Data entries

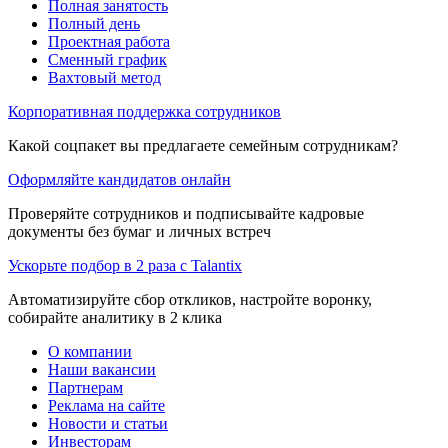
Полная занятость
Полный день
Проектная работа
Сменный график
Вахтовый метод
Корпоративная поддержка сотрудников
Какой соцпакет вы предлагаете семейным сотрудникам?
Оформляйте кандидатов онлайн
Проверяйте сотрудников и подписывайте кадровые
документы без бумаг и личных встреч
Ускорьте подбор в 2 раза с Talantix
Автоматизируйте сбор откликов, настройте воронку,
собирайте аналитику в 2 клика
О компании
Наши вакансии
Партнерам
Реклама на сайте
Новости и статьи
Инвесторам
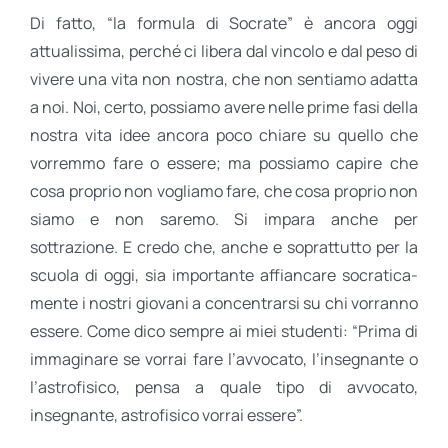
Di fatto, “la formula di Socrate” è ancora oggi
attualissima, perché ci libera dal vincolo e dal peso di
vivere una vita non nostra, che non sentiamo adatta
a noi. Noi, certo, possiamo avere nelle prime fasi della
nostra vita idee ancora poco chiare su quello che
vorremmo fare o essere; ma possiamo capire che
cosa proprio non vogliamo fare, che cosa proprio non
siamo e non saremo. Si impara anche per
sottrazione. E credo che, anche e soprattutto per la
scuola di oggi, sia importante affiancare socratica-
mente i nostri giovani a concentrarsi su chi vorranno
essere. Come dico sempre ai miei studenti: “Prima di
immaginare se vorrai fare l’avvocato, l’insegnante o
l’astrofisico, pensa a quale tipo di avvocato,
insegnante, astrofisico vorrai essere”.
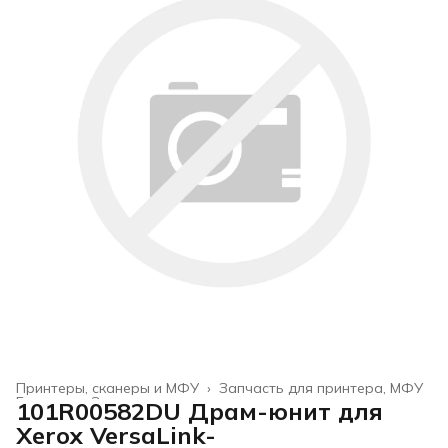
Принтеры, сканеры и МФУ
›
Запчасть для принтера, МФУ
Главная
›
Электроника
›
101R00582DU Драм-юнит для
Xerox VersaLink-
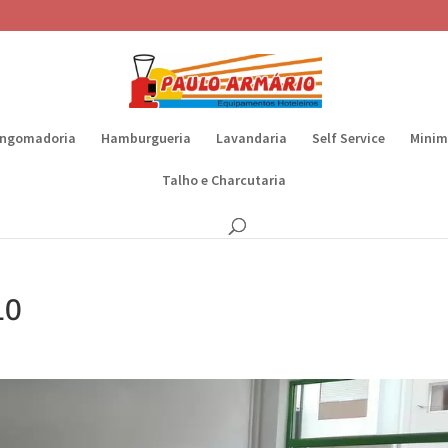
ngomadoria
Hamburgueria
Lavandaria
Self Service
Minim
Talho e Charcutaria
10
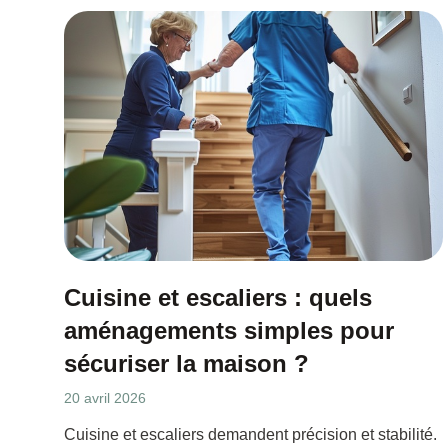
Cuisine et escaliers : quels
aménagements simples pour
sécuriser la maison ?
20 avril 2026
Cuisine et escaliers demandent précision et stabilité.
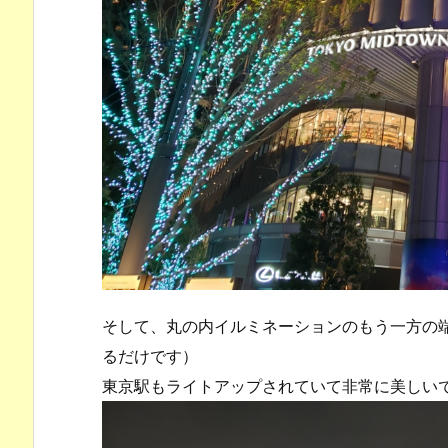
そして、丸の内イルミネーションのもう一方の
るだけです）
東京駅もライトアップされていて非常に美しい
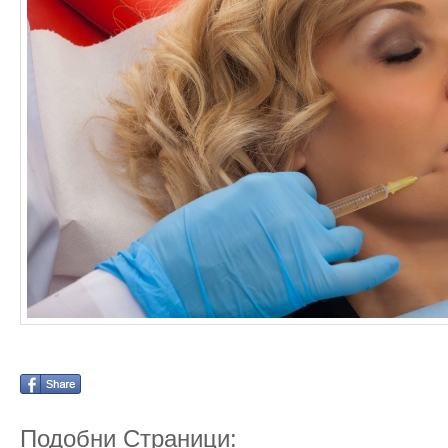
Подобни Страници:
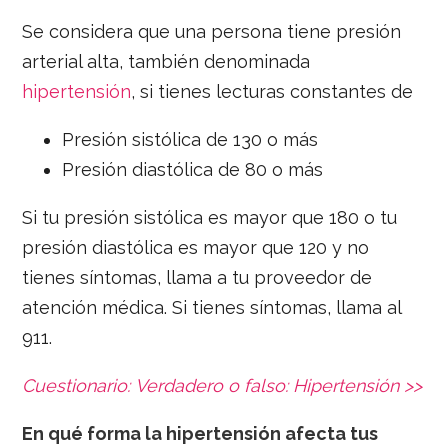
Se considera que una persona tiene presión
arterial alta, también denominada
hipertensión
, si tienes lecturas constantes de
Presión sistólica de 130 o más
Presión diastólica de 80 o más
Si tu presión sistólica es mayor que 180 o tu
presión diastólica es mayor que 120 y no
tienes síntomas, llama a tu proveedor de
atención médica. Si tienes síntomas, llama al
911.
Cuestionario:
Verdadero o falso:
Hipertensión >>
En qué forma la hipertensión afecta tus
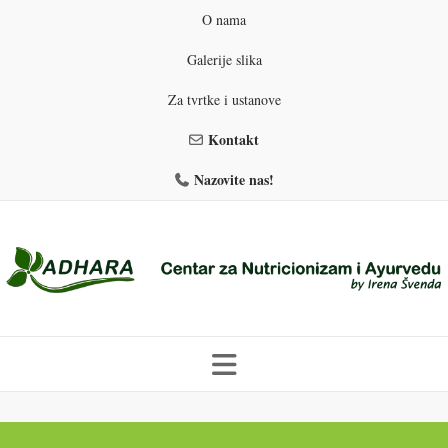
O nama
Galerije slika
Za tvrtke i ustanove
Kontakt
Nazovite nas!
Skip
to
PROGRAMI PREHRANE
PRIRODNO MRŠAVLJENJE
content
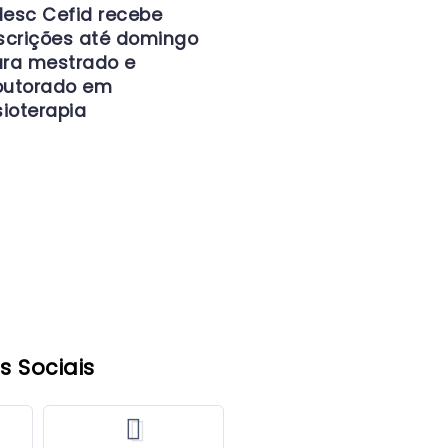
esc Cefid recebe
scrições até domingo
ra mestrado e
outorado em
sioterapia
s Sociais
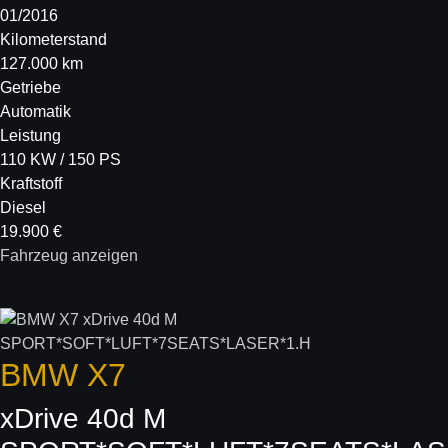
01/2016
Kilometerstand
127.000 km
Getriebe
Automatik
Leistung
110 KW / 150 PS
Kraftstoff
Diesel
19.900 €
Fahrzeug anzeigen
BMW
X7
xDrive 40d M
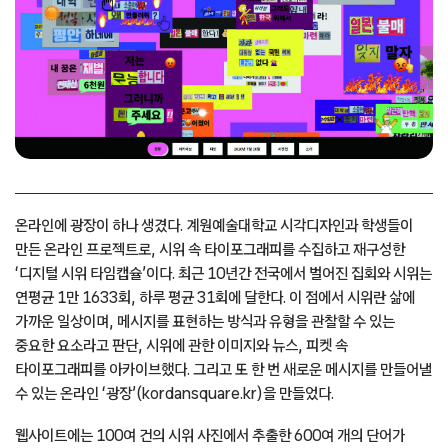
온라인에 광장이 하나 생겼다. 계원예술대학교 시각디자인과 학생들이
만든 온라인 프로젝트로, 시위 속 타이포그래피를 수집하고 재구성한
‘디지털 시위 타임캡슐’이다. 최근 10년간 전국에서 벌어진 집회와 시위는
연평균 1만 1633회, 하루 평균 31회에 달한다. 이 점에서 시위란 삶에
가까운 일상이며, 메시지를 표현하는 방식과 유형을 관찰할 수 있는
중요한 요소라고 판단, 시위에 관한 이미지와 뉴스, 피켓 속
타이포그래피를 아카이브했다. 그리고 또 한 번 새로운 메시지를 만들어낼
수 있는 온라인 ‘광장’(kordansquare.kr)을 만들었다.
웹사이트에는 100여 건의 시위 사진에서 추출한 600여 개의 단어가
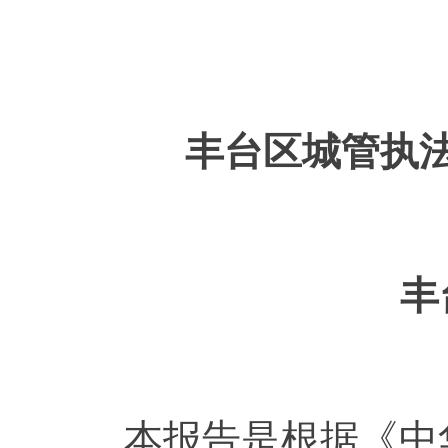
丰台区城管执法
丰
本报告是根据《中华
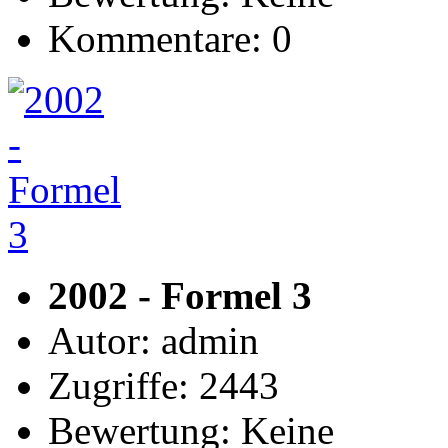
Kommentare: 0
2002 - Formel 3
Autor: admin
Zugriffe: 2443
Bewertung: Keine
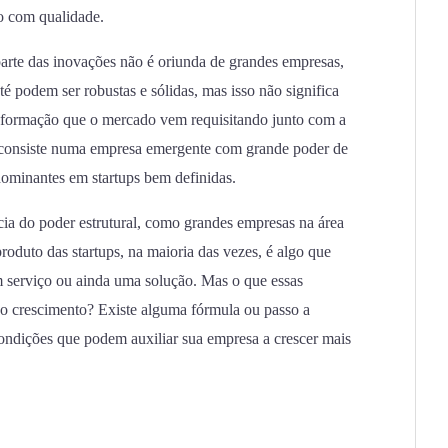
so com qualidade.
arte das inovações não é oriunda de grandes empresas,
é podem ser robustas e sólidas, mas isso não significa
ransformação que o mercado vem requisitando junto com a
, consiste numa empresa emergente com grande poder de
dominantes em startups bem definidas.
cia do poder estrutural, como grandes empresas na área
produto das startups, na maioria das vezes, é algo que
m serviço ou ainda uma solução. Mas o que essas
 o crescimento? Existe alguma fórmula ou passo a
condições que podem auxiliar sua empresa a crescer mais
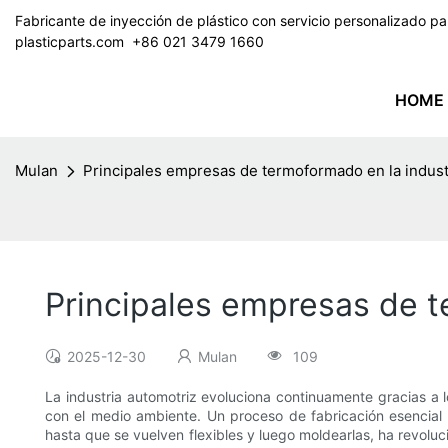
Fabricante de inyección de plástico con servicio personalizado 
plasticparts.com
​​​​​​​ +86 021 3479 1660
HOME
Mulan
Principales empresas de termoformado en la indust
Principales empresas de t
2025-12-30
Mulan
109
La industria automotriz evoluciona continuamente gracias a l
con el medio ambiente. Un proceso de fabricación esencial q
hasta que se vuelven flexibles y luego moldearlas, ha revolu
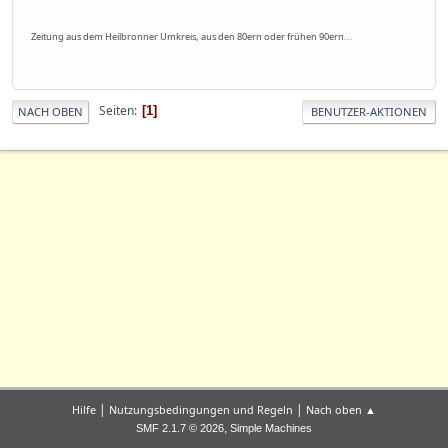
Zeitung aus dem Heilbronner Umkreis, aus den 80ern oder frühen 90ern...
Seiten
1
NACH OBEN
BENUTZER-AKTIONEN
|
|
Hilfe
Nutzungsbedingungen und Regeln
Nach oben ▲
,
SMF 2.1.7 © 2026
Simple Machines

Exercise requirements.
Take the line above containing "Какой соцпакет вы", the line containing "Реклама на сайте", and all lines in between, and copy them exactly without anything else.

Problem solution.
Какой соцпакет вы предлагаете семейным сотрудникам?
Оформляйте кандидатов онлайн
Проверяйте сотрудников и подписывайте кадровые
документы без бумаг и личных встреч
Ускорьте подбор в 2 раза с Talantix
Автоматизируйте сбор откликов, настройте воронку,
собирайте аналитику в 2 клика
О компании
Наши вакансии
Партнерам
Реклама на сайте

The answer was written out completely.